The lighting during interviews could be a little brighter, and viewers might wish for more context on the changing marketplace for glass art, but a short documentary just posted to YouTube by a freshman at Oberlin College offers an insightful look at the contemporary Seattle glass scene. The last name of the aspiring filmmaker -- Mahlon "Dizzy" Farbanish -- provides a clue to how he got access to Dante Marioni, Preston Singletary, Janusz Pozniak, and Paul Cunningham. But the deft editing and crisp camera work are solely the work of the precocious younger Farbanish, who became fascinated by video editing when he began putting together videos of his and his friends' skateboarding exploits, which led him to take film classes in high school, and attend a summer workshop to further hone his skills.

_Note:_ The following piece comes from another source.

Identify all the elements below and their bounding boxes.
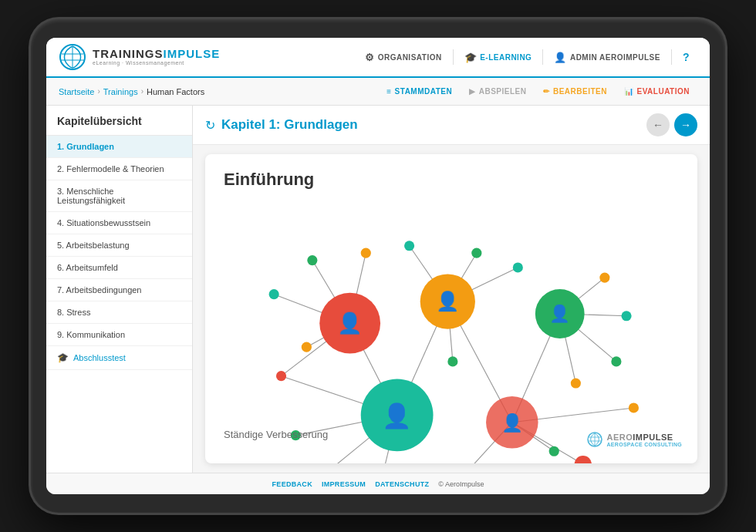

The short film holds together well, and its professional qualities don't betray that it's a student project.
The younger Farbanish spent his recent winter break editing the footage he had shot on a 5-day trip to Seattle with his parents glass artist Tom Farbanish and ceramicist Liz Quackenbush into a 7-minute video documenting the passion for glass that drives a close-knit group of artists. Each of his interviewers shares his own brief biography, and what drives him to continue to devote himself to working at the furnace. The camaraderie of the Seattle scene is celebrated by each of the subjects, but each also acknowledges how things have changed.
"The buzz in the community is that the glass movement is in trouble," says Pozniak. "It's getting a lot harder than it used to be."
"You have to have perseverance in anything that you do," exhorts Singletary, whose individual career continues to blossom. "And you have to dig a little deeper to create that really interesting, unique thing."
"I wanted to capture the struggle of actually becoming a successful glassblower," said Dizzy in a telephone interview with the GLASS Quarterly Hot Sheet. Though not himself a glassblower, he credits his parents for instilling in him a deep interest in the arts. And though he was always too young to work with glass when his father kept an active glass studio, he was exposed to the many glassblowers coming to assist the elder Farbanish on his projects. "My upbringing was always informed by glass," he added.
Asked about how he feels about the final result, he felt he hit the right balance between length and keeping it compelling for a general audience.
"Anyone can watch it and get an idea about the glass scene in Seattle without being committed to a long video," Dizzy says. He hopes the film will get noticed and plans to continue to make documentaries throughout his college years to have a portfolio ready when he graduates in 2020.